17' Below FF, why so deep? Most impressive by the way.


----------



## Loose Neutral (Jun 3, 2009)

My Fault. That particular run was maybe the 4th or 5th layer of pipe. The first layer was the high voltage and it was 17' below FF. Nice 4 point saddle though. Had to make way for another pipe run that was going to intersect.


----------



## Buddha In Babylon (Mar 23, 2009)

Impressive. Most impressive. I love pipe runs. Good pipe runs that is.


----------



## 480sparky (Sep 20, 2007)

At 17' BFF, I don't think you want to f







k anything up.


----------



## user4818 (Jan 15, 2009)

A strut rack for a buried duct bank? :blink:

Must be government work.


----------



## william1978 (Sep 21, 2008)

Peter D said:


> A strut rack for a buried duct bank? :blink:
> 
> Must be government work.


 No just someone that takes pride in his work.


----------



## william1978 (Sep 21, 2008)

Loose Neutral said:


> Good quality work 17' below FF. Never to be seen again.
> View attachment 1403
> 
> 
> View attachment 1404


 Good looking work.:thumbsup: And welcome to the forum.


----------



## user4818 (Jan 15, 2009)

william1978 said:


> No just someone that takes pride in his work.
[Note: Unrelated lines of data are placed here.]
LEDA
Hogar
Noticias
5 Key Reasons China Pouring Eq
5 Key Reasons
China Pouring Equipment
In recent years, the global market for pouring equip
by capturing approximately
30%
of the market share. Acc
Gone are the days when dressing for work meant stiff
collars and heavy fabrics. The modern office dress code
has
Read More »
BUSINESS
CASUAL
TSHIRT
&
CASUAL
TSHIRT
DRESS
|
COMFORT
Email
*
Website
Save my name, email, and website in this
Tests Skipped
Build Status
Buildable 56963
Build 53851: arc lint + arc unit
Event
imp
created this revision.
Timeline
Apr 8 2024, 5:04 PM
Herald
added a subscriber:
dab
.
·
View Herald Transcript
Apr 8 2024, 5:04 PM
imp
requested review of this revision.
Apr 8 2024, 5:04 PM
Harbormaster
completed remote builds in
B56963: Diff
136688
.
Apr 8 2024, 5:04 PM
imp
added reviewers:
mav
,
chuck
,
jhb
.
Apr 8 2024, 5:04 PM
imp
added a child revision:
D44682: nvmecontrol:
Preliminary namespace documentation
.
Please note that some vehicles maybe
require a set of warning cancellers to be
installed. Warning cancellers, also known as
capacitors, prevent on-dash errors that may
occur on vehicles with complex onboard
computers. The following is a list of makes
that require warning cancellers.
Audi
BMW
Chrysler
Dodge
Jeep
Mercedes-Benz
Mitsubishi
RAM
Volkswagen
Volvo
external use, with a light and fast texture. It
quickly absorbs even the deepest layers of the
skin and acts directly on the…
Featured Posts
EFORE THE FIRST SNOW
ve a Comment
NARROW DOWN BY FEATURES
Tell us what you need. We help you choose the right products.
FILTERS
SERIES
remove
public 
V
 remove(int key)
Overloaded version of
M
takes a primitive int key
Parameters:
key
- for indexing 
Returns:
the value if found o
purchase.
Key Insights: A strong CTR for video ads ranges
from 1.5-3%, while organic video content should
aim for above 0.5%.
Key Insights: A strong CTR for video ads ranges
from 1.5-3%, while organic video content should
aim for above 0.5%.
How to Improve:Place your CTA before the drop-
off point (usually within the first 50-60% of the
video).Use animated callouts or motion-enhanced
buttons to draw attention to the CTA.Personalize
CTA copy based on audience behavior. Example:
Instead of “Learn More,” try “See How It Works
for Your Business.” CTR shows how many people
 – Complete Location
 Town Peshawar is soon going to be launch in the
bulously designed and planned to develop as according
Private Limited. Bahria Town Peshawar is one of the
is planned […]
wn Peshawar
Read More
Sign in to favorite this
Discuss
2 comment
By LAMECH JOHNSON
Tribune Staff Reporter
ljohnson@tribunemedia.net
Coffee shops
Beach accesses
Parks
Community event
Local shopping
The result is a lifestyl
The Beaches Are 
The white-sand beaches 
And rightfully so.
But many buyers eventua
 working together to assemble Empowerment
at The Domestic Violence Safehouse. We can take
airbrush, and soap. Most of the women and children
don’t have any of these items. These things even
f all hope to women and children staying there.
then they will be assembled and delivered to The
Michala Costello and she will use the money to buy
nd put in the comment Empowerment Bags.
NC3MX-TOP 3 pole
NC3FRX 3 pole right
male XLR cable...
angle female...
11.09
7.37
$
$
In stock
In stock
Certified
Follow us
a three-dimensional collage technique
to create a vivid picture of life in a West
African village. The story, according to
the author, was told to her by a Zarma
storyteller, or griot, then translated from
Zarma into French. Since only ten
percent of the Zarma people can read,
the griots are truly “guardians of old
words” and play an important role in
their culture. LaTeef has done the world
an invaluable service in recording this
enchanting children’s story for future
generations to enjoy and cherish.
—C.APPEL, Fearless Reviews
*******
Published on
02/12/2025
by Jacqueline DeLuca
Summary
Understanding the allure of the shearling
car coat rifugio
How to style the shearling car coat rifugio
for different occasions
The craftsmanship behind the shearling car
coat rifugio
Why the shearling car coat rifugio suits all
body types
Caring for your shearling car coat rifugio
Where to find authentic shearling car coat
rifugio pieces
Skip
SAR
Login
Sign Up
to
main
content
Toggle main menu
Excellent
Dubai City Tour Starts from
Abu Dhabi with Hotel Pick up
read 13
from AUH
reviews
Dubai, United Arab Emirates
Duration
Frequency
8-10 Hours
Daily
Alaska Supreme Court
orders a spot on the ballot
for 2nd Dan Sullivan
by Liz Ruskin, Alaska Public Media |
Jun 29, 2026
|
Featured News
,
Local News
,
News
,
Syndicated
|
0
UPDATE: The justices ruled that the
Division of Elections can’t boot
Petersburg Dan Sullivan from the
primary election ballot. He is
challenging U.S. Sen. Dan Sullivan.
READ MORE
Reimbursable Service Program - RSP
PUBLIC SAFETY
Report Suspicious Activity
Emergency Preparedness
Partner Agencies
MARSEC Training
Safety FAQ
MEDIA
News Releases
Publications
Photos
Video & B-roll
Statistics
Pride has nothing to do with this. My point was that money is no object on this job apparently.


----------



## paul d. (Jul 13, 2008)

Peter D said:


> A strut rack for a buried duct bank? :blink:
> 
> Must be government work.


 one reason for the strut is to keep it level and that many pipes can crush or twist plastic chairs. keeping it level will be real important when stubbing up. seems like a simple thing but trying to stub up a neat rack is LOTS easier when pipes are level and spaced apart . NOT crammed together.


----------



## william1978 (Sep 21, 2008)

Peter D said:


> Pride has nothing to do with this. My point was that money is no object on this job apparently.


With all of those ridged 90's it would be a whole lot faster to use the strut than not. He might of spent the small amount of money on the strut and saved a whole lot more in labor.


----------



## user4818 (Jan 15, 2009)

william1978 said:


> With all of those ridged 90's it would be a whole lot faster to use the strut than not. He might of spent the small amount of money on the strut and saved a whole lot more in labor.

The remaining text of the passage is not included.